Hidden Sea Glass vs Mizzle in Real Spaces
3 real rooms side by side. Seeing Hidden Sea Glass and Mizzle in actual rooms makes the difference concrete; browse the spaces below to get a feel for how each color lives on a wall.
Bedroom
Bedrooms are typically lit with warmer, lower light than the rest of the house — a condition that flatters warm tones and deepens cool ones. Mizzle has the edge in reflectance, which shows as a quiet sense of added space rather than an obvious contrast.
House
A full exterior is the most demanding test for a paint color — scale and outdoor light both amplify differences that seem small on a swatch. Mizzle has the edge in reflectance, which shows as a quiet sense of added space rather than an obvious contrast.
Front Door
On a front door, the color is both the first and last thing you see — a context where even a modest tonal difference reads clearly. Mizzle reads slightly lighter here — a subtle but real difference in how open the space feels.
Color Details
Hidden Sea Glass vs Mizzle Simulated Comparison
5 simulated room previews — drag the slider on each to see Hidden Sea Glass on one side and Mizzle on the other.

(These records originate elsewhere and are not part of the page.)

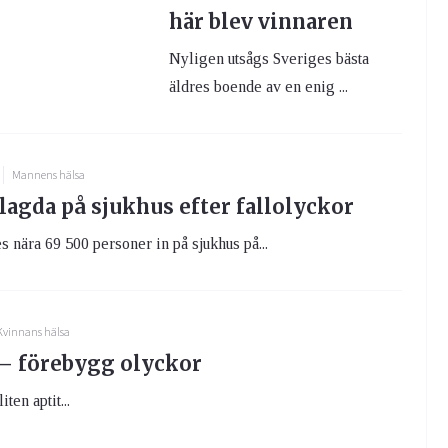
här blev vinnaren
Nyligen utsågs Sveriges bästa
äldres boende av en enig ...
Mannens hälsa
lagda på sjukhus efter fallolyckor
es nära 69 500 personer in på sjukhus på...
Kvinnans hälsa
 – förebygg olyckor
ten aptit...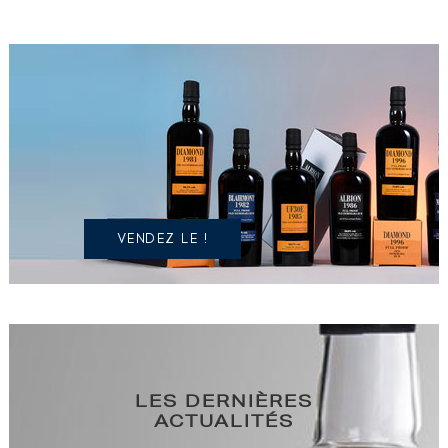
VOUS
POSSÉDEZ
UN
SPIRITUEUX
IDENTIQUE
?
VENDEZ LE !
LES DERNIÈRES
ACTUALITÉS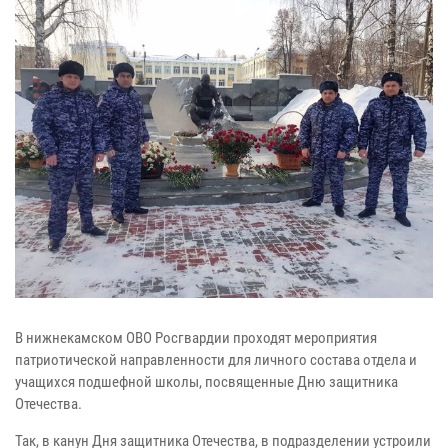
В нижнекамском ОВО Росгвардии проходят мероприятия
патриотической направленности для личного состава отдела и
учащихся подшефной школы, посвященные Дню защитника
Отечества.
Так, в канун Дня защитника Отечества, в подразделении устроили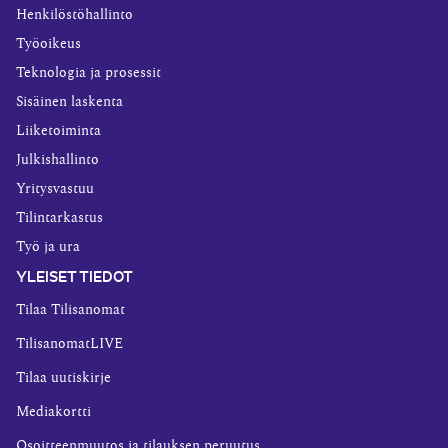
Henkilöstöhallinto
Työoikeus
Teknologia ja prosessit
Sisäinen laskenta
Liiketoiminta
Julkishallinto
Yritysvastuu
Tilintarkastus
Työ ja ura
YLEISET TIEDOT
Tilaa Tilisanomat
TilisanomatLIVE
Tilaa uutiskirje
Mediakortti
Osoitteenmuutos ja tilauksen peruutus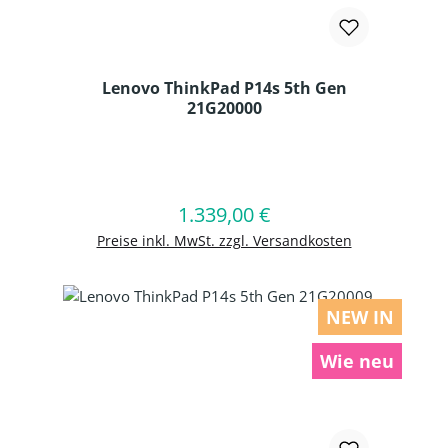
Lenovo ThinkPad P14s 5th Gen
21G20000
Produkt Anzahl: Gib den gewünschten
1.339,00 €
Regulärer Preis:
In den Warenkorb
Preise inkl. MwSt. zzgl. Versandkosten
NEW IN
Wie neu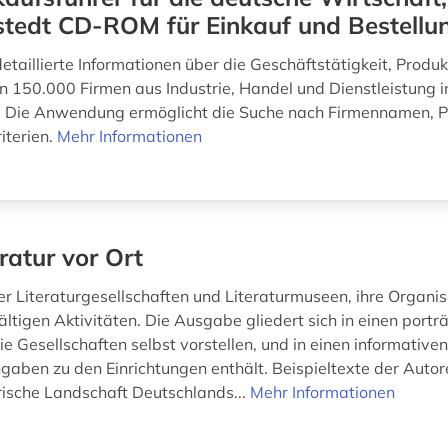
tedt CD-ROM für Einkauf und Bestellu
etaillierte Informationen über die Geschäftstätigkeit, Produ
 150.000 Firmen aus Industrie, Handel und Dienstleistung i
. Die Anwendung ermöglicht die Suche nach Firmennamen, 
iterien.
Mehr Informationen
eratur vor Ort
er Literaturgesellschaften und Literaturmuseen, ihre Organi
fältigen Aktivitäten. Die Ausgabe gliedert sich in einen porträ
ie Gesellschaften selbst vorstellen, und in einen informativen 
gaben zu den Einrichtungen enthält. Beispieltexte der Auto
arische Landschaft Deutschlands...
Mehr Informationen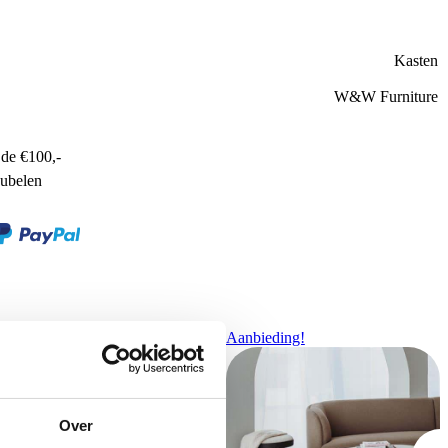
Kasten
W&W Furniture
de €100,-
ubelen
Aanbieding!
Over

Digital color is approximate. These simulations are generated from the manufacturer's hex values and overlaid on grayscale room photos — your screen's calibration, brightness, and viewing angle all affect how they render. Before committing to either color, test physical samples in your own space under the light you actually live with.
More Hidden Sea Glass comparisons
See how Hidden Sea Glass stacks up against other well-photographed colors across different brands and tones.